Like the classic Lanvins, there is not a strongly etched, focused smell profile to the perfume (as you'd start getting in the late-1970's and 80's); rather, it has that soft-edged, powdery, mutable quality of the first half of the 20thc, suggesting it will smell differently on different skins.
In drydown, there is the marriage of a "golden" smelling opoponax and a pronounced tonka bean, with its curious tobacco-like "burn" and deep quasi-vanillic, caramelized qualities (which is found amplified tenfold in Coty ÉMERAUDE). All swaddled in a chalky, diaphanous iris silk. Though opoponax is not mentioned in the above olfactive pyramid, it is a MAJOR player in this scent, let me assure you. Honey, musk, iris and faint jasmine color this sweet accord.
ZIBELINE is a gorgeous, decidedly oldschool aldehydic/floral/woody, laced generously with animalics. As I say, it is, to my nose anyway, extremely similar to Lanvin PRÉTEXTE and not too far removed from ARPÈGE-- but sweeter and more white floral.

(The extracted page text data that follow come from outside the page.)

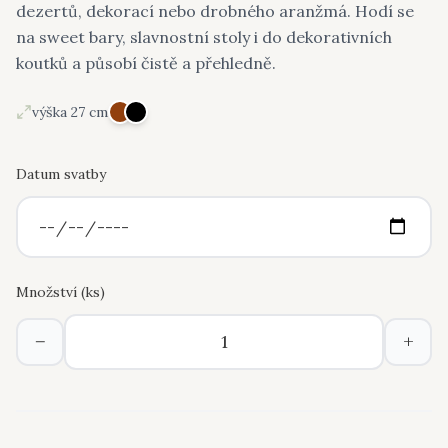
dezertů, dekorací nebo drobného aranžmá. Hodí se
na sweet bary, slavnostní stoly i do dekorativních
koutků a působí čistě a přehledně.
výška 27 cm
Datum svatby
Množství (
ks
)
−
+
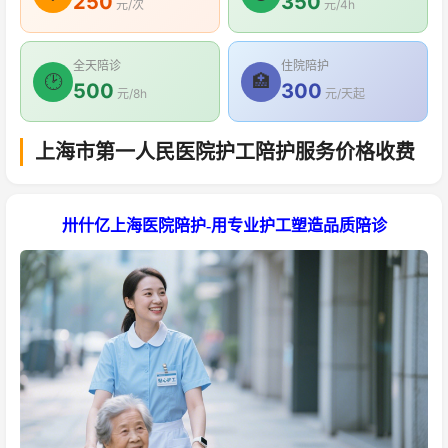
250
350
元/次
元/4h
全天陪诊
住院陪护
🕑
🏥
500
300
元/8h
元/天起
上海市第一人民医院护工陪护服务价格收费
卅什亿上海医院陪护-用专业护工塑造品质陪诊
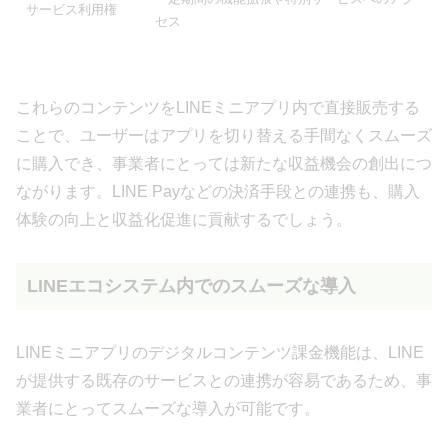
サービス利用権
セス
これらのコンテンツをLINEミニアプリ内で直接販売する
ことで、ユーザーはアプリを切り替える手間なくスムーズ
に購入でき、事業者にとっては新たな収益機会の創出につ
ながります。LINE Payなどの決済手段との連携も、購入
体験の向上と収益化促進に貢献するでしょう。
LINEエコシステム内でのスムーズな導入
LINEミニアプリのデジタルコンテンツ課金機能は、LINE
が提供する既存のサービスとの連携が容易であるため、事
業者にとってスムーズな導入が可能です。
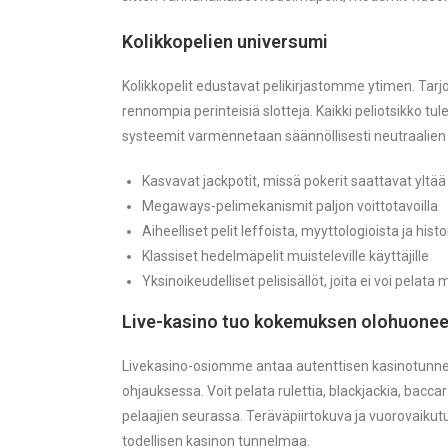
Kolikkopelien universumi
Kolikkopelit edustavat pelikirjastomme ytimen. Ta
rennompia perinteisiä slotteja. Kaikki peliotsikko 
systeemit varmennetaan säännöllisesti neutraalien
Kasvavat jackpotit, missä pokerit saattavat ylt
Megaways-pelimekanismit paljon voittotavoilla
Aiheelliset pelit leffoista, myyttologioista ja hist
Klassiset hedelmäpelit muisteleville käyttäjille
Yksinoikeudelliset pelisisällöt, joita ei voi pelat
Live-kasino tuo kokemuksen olohuone
Livekasino-osiomme antaa autenttisen kasinotunnel
ohjauksessa. Voit pelata rulettia, blackjackia, bacc
pelaajien seurassa. Teräväpiirtokuva ja vuorovaikutus
todellisen kasinon tunnelmaa.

I confess, I am not picking up on the suggestive "naughty knickers" qualities that others have ascribed to ZIBELINE (read the Scented Salamander review online). In fact, I get more of that marine/ambergris note from Lanvin MY SIN than I do from this fragrance.
Even with a generous application, this Parfum de Toilette maintains a discreet powder-puff quality, with no glowering basenotes or room-filling sillage. I like it very much, and it has become a tous-les-jours go-to for me... it's perfect when you don't want to go full citrus eau-de-cologne, but you don't want to go sweet and dark Oriental either.

It starts out with a cherry almond note, which is spicy and sweet, then moves to a rich floral melange that manages to smell vintage without smelling old-fashioned. The warm, balsamic base notes carry the floral medley into the dry down.
A true classic in its complexity, balance and beauty. They don't make them like this anymore.